En conclusion, nous pouvons dire que les annonceurs devraient faire de leur mieux pour accroître la rétention de leurs messages par les consommateurs, augmentant ainsi les ventes de leurs produits.

Modification du comportement à l'aide des principes d'apprentissage

Vous savez qu’il existe deux grandes écoles de pensée en matière d’apprentissage : la cognitive et la behavioriste. Le premier met essentiellement l’accent sur le processus mental par lequel les consommateurs passent pour en savoir plus sur les stimuli. C’est ce qui a reçu la plus grande attention de la part des spécialistes du marketing.

L’autre, l’approche behavioriste de l’apprentissage, se concentre sur des facteurs observables et non sur des aspects cachés, tels que la motivation, les attitudes, etc. Cette approche est basée sur les résultats expérimentaux de scientifiques du comportement menés en laboratoire avec des animaux.

Bien que cette approche ait reçu relativement moins d’attention de la part des spécialistes du marketing, elle suggère plusieurs leçons pour les spécialistes du marketing, notamment la modification des comportements.

L'étude expérimentale de l'apprentissage (approche behavioriste) a été dominée par l'utilisation de deux modèles ou paradigmes, connus sous le nom de (1) conditionnement classique et (2) conditionnement opérant ou instrumental.

La première de ces procédures est issue des travaux du célèbre physiologiste russe Ivan Pavlov ; cette dernière dérive en grande partie des travaux de BF Skinner et EL Thorndike (du Teachers College de l'Université de Columbia).

Les spécialistes du marketing peuvent utiliser avec succès ces deux types de principes de conditionnement pour façonner ou remodeler (modifier) ​​les comportements des consommateurs cibles. Les domaines d'application les plus importants sont la publicité et

En utilisant la connaissance de ces principes de conditionnement dans les activités de publicité ou de promotion des ventes, les spécialistes du marketing peuvent proposer aux consommateurs des stimuli susceptibles de modifier ou de façonner un comportement favorable à l'entreprise concernée.

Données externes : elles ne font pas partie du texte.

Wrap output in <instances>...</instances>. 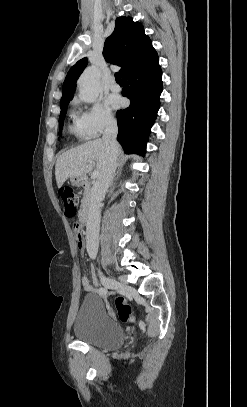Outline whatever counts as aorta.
Wrapping results in <instances>:
<instances>
[{
	"label": "aorta",
	"instance_id": "aorta-1",
	"mask_svg": "<svg viewBox=\"0 0 247 407\" xmlns=\"http://www.w3.org/2000/svg\"><path fill=\"white\" fill-rule=\"evenodd\" d=\"M79 97L82 101L92 103L101 93L100 71L92 66L87 68L78 80Z\"/></svg>",
	"mask_w": 247,
	"mask_h": 407
}]
</instances>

Avant de discuter de ces deux concepts de conditionnement et de leur application pour modifier le comportement des consommateurs, vous devez avoir une idée de ce que signifie le conditionnement.

Selon Hawkins, Best et Coney, le conditionnement fait référence à l'apprentissage basé sur l'association d'un stimulus (information) et de réponses (comportement).

Ils soutiennent également que l’apprentissage conditionné signifie que, grâce à l’exposition à un stimulus et à la réponse correspondante, on apprend à aller ensemble (ou à ne pas aller ensemble). Discutons maintenant assez longuement des deux concepts.

Conditionnement classique et modification du comportement

D’après notre expérience réelle, la plupart d’entre nous connaissent le type d’apprentissage appelé conditionnement classique.

Il s’agit d’une sorte d’apprentissage stimulus-réponse. Il soutient que les organismes apprennent à associer un stimulus original à un autre stimulus adjacent, puis à répondre à ce deuxième stimulus « conditionné » par le comportement précédemment induit par le stimulus original.

Le conditionnement classique fait donc référence au processus d'utilisation d'une relation physiologique naturelle entre un stimulus et une réponse pour provoquer l'apprentissage de la même réponse à un stimulus différent.

Laissez-nous maintenant vous expliquer comment le concept de conditionnement classique est apparu. Ce type d'apprentissage a été expérimenté pour la première fois par un physiologiste russe, Ivan Pavlov, connu sous le nom de principe classique de conditionnement du père.

Il a expérimenté avec plusieurs chiens, connus sous le nom de célèbres chiens salivants. Dans son expérience, il s’est rendu compte pour la première fois que les hommes et les animaux produisaient automatiquement de la salive dans leur bouche lorsqu’on leur présentait de la nourriture.

Par exemple, votre bouche sera pleine d’eau si un aliment y est placé ainsi que l’animal.

Depuis qu'il a utilisé des chiens dans son expérience, il a d'abord placé une boulette de viande dans la bouche du chien et a remarqué qu'il commençait à saliver.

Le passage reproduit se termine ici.